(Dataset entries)
#####

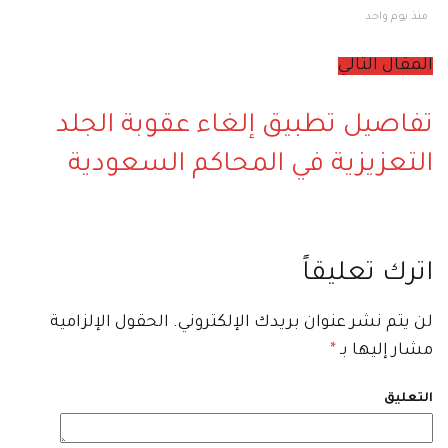
منذ يوم واحد
المقال التالي
تفاصيل تطبيق إلغاء عقوبة الجلد
التعزيزية في المحاكم السعودية
اترك تعليقاً
لن يتم نشر عنوان بريدك الإلكتروني.
الحقول الإلزامية
مشار إليها بـ
*
التعليق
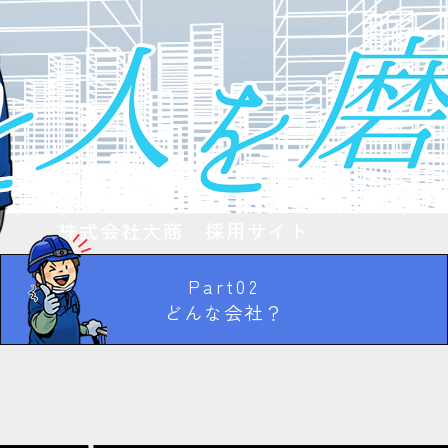
株式会社大商 採用サイト
Part02
どんな会社？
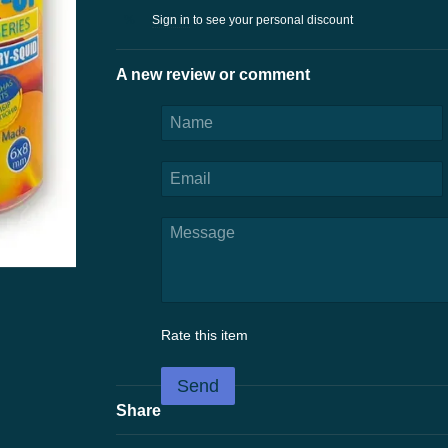
Sign in
to see your personal discount
%
A new review or comment
Rate this item
Send
Share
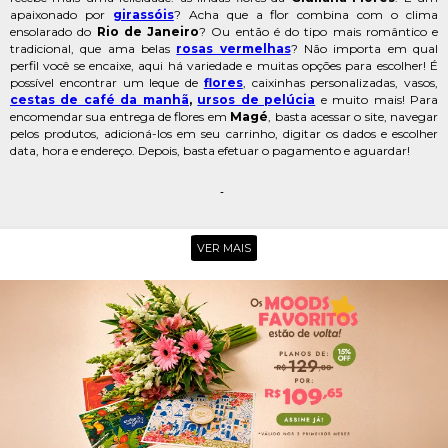
apaixonado por
girassóis
? Acha que a flor combina com o clima
ensolarado do
Rio de Janeiro
? Ou então é do tipo mais romântico e
tradicional, que ama belas
rosas vermelhas
? Não importa em qual
perfil você se encaixe, aqui há variedade e muitas opções para escolher! É
possível encontrar um leque de
flores
, caixinhas personalizadas, vasos,
cestas de café da manh
,
ursos de pelúcia
e muito mais! Para
encomendar sua entrega de flores em
Magé
, basta acessar o site, navegar
pelos produtos, adicioná-los em seu carrinho, digitar os dados e escolher
data, hora e endereço. Depois, basta efetuar o pagamento e aguardar!
FLORICULTURA EM MAGÉ
Agora, a Baixada Fluminense tem a melhor floricultura on-line disponível
para realizar entrega de flores em
Magé
sem maiores dores de cabeça!
VER MAIS
Com toda a qualidade da
Giuliana Flores
, você encontra produtos
novos, vivos, perfumados e encantadores. Ainda há uma parceria incrível
com floristas locais para deixar o
presente
ainda melhor.
Recebeu flores em
Magé
e quer compartilhar conosco? Então poste uma
foto no
Instagram
e marque o nosso perfil
@giulianafloresoficial
!
NITERÓI
SÃO GONÇALO
NOVA IGUAÇU
OUTRAS CIDADES
CAMPOS DOS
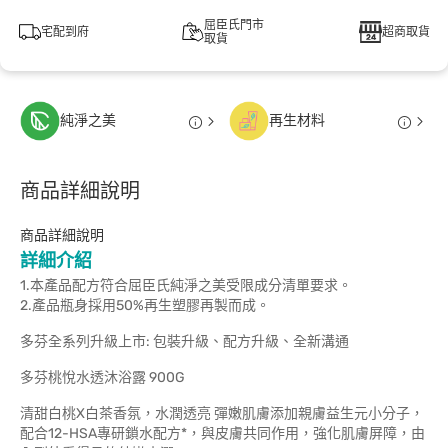
屈臣氏門市
宅配到府
超商取貨
取貨
純淨之美
再生材料
商品詳細說明
商品詳細說明
詳細介紹
1.本產品配方符合屈臣氏純淨之美受限成分清單要求。
2.產品瓶身採用50%再生塑膠再製而成。
多芬全系列升級上市: 包裝升級、配方升級、全新溝通
多芬桃悅水透沐浴露 900G
清甜白桃X白茶香氛，水潤透亮 彈嫩肌膚添加親膚益生元小分子，
配合12-HSA專研鎖水配方*，與皮膚共同作用，強化肌膚屏障，由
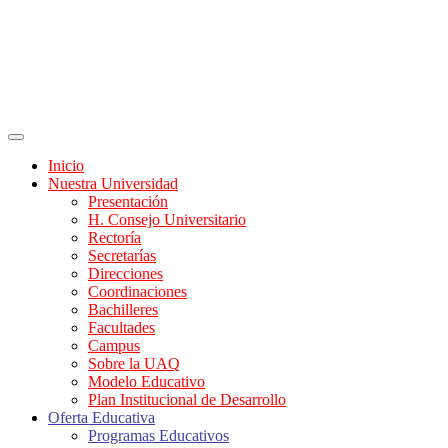
Inicio
Nuestra Universidad
Presentación
H. Consejo Universitario
Rectoría
Secretarías
Direcciones
Coordinaciones
Bachilleres
Facultades
Campus
Sobre la UAQ
Modelo Educativo
Plan Institucional de Desarrollo
Oferta Educativa
Programas Educativos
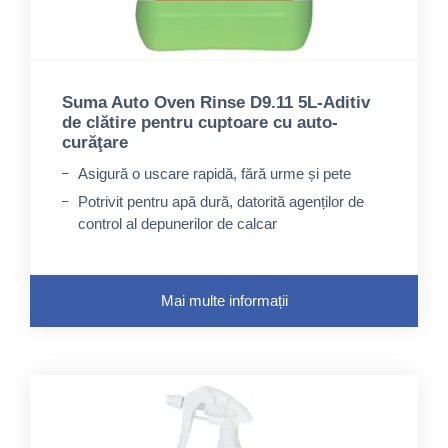
Suma Auto Oven Rinse D9.11 5L-Aditiv
de clătire pentru cuptoare cu auto-
curăţare
Asigură o uscare rapidă, fără urme și pete
Potrivit pentru apă dură, datorită agenților de
control al depunerilor de calcar
Mai multe informații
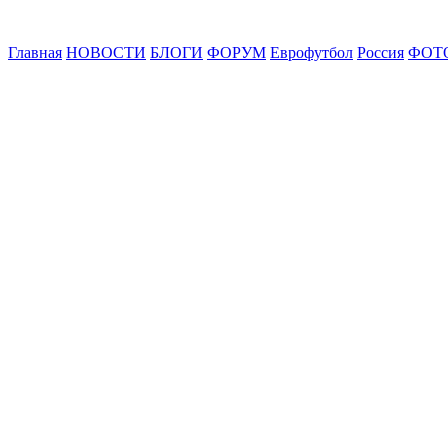
Главная
НОВОСТИ
БЛОГИ
ФОРУМ
Еврофутбол
Россия
ФОТ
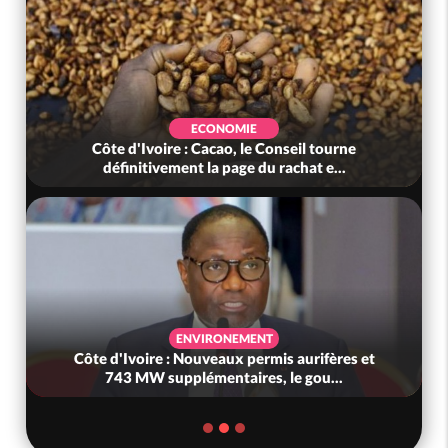
ECONOMIE
Côte d'Ivoire : Cacao, le Conseil tourne
définitivement la page du rachat e...
ENVIRONEMENT
Côte d'Ivoire : Nouveaux permis aurifères et
743 MW supplémentaires, le gou...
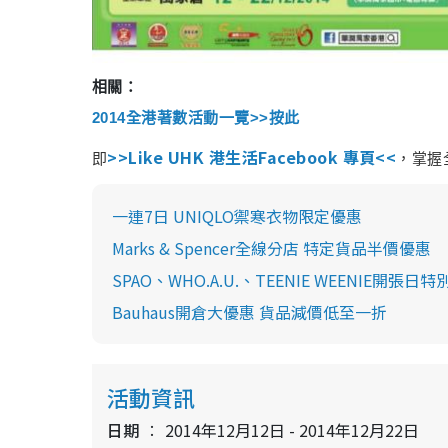
相關：
2014全港著數活動一覽>>按此
>>Like UHK 港生活Facebook 專頁<<
即
，掌握
一連7日 UNIQLO禦寒衣物限定優惠
Marks & Spencer全線分店 特定貨品半價優惠
SPAO、WHO.A.U.、TEENIE WEENIE開張日
Bauhaus開倉大優惠 貨品減價低至一折
活動資訊
日期
2014年12月12日 - 2014年12月22日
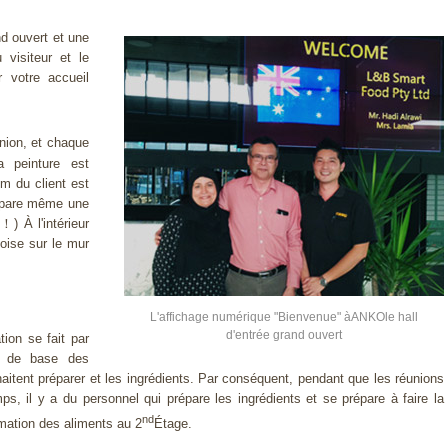
nd ouvert et une
 visiteur et le
r votre accueil
union, et chaque
a peinture est
m du client est
répare même une
！) À l'intérieur
noise sur le mur
L'affichage numérique "Bienvenue" àANKOle hall
d'entrée grand ouvert
tion se fait par
n de base des
uhaitent préparer et les ingrédients. Par conséquent, pendant que les réunions
s, il y a du personnel qui prépare les ingrédients et se prépare à faire la
nd
mation des aliments au 2
Étage.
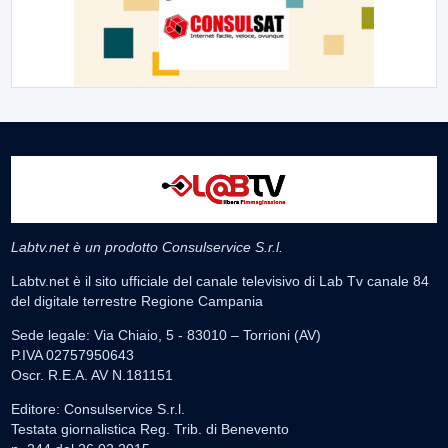
Labtv.net è un prodotto Consulservice S.r.l.
Labtv.net è il sito ufficiale del canale televisivo di Lab Tv canale 84
del digitale terrestre Regione Campania
Sede legale: Via Chiaio, 5 - 83010 – Torrioni (AV)
P.IVA 02757950643
Oscr. R.E.A. AV N.181151
Editore: Consulservice S.r.l.
Testata giornalistica Reg. Trib. di Benevento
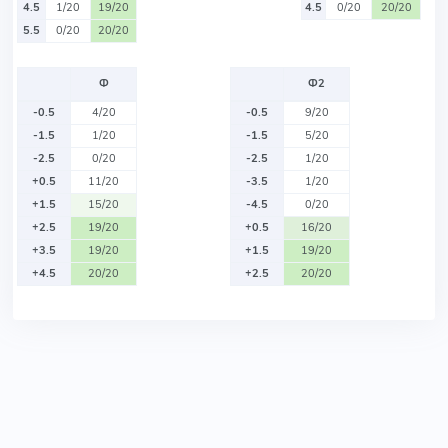
4.5
1/20
19/20
4.5
0/20
20/20
5.5
0/20
20/20
Ф
Ф2
-0.5
4/20
-0.5
9/20
-1.5
1/20
-1.5
5/20
-2.5
0/20
-2.5
1/20
+0.5
11/20
-3.5
1/20
+1.5
15/20
-4.5
0/20
+2.5
19/20
+0.5
16/20
+3.5
19/20
+1.5
19/20
+4.5
20/20
+2.5
20/20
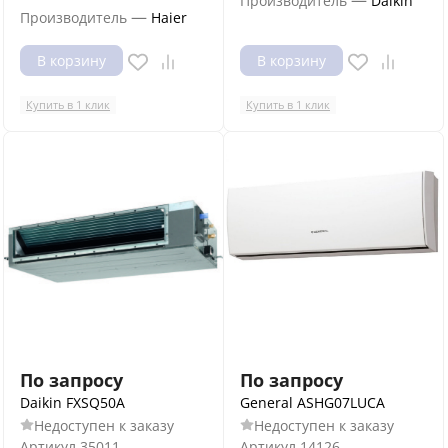
—
Производитель
Daikin
—
Производитель
Haier
В корзину
В корзину
Купить в 1 клик
Купить в 1 клик
По запросу
По запросу
Daikin FXSQ50A
General ASHG07LUCA
Недоступен к заказу
Недоступен к заказу
Артикул
35011
Артикул
14126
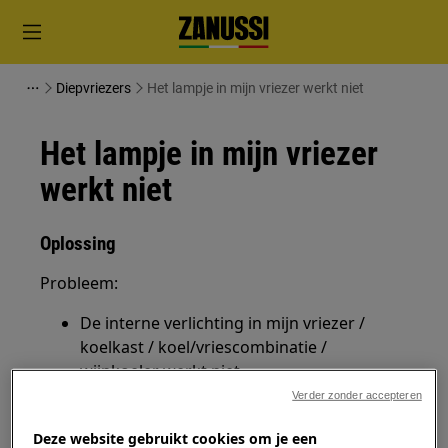
Diepvriezers
Het lampje in mijn vriezer werkt niet
Het lampje in mijn vriezer
werkt niet
Oplossing
Probleem:
De interne verlichting in mijn vriezer /
koelkast / koel/vriescombinatie /
wijnkoeler werkt niet.
Verder zonder accepteren
Heeft betrekking op:
Deze website gebruikt cookies om je een
Vrieskist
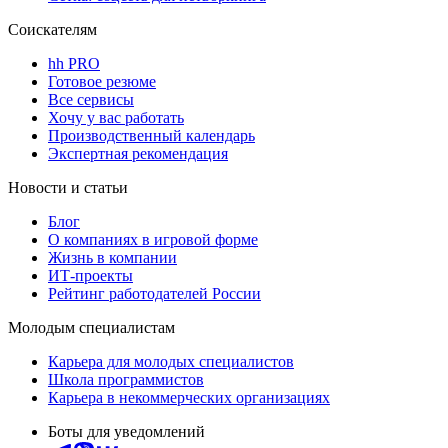
Соискателям
hh PRO
Готовое резюме
Все сервисы
Хочу у вас работать
Производственный календарь
Экспертная рекомендация
Новости и статьи
Блог
О компаниях в игровой форме
Жизнь в компании
ИТ-проекты
Рейтинг работодателей России
Молодым специалистам
Карьера для молодых специалистов
Школа программистов
Карьера в некоммерческих организациях
Боты для уведомлений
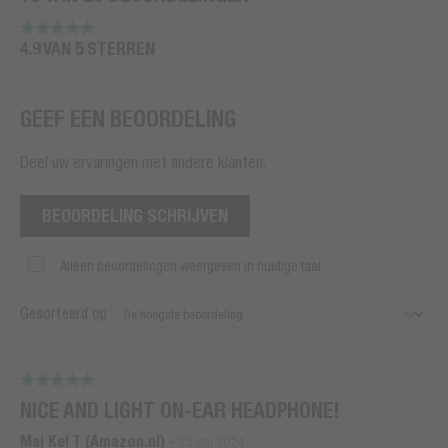
4.9 VAN 5 STERREN
GEEF EEN BEOORDELING
Deel uw ervaringen met andere klanten.
BEOORDELING SCHRIJVEN
Alleen beoordelingen weergeven in huidige taal.
Gesorteerd op
NICE AND LIGHT ON-EAR HEADPHONE!
Mai Kel T (Amazon.nl)
-
25 apr 2024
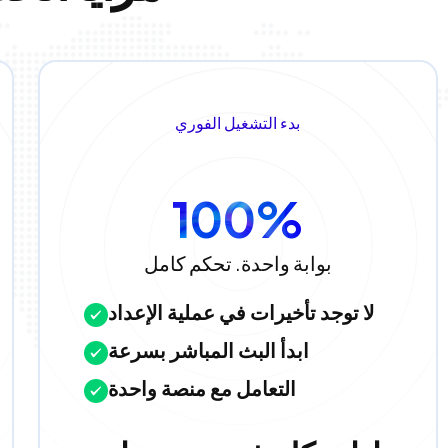
بدء التشغيل الفوري
100%
بوابة واحدة. تحكم كامل
لا توجد تأخيرات في عملية الإعداد
ابدأ البث المباشر بسرعة
التعامل مع منصة واحدة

#####

• _Prompt_: Wherever "واحدة" occurs in the records above, copy the line it sits in.

• _Response area_:
بوابة واحدة. تحكم كامل
التعامل مع منصة واحدة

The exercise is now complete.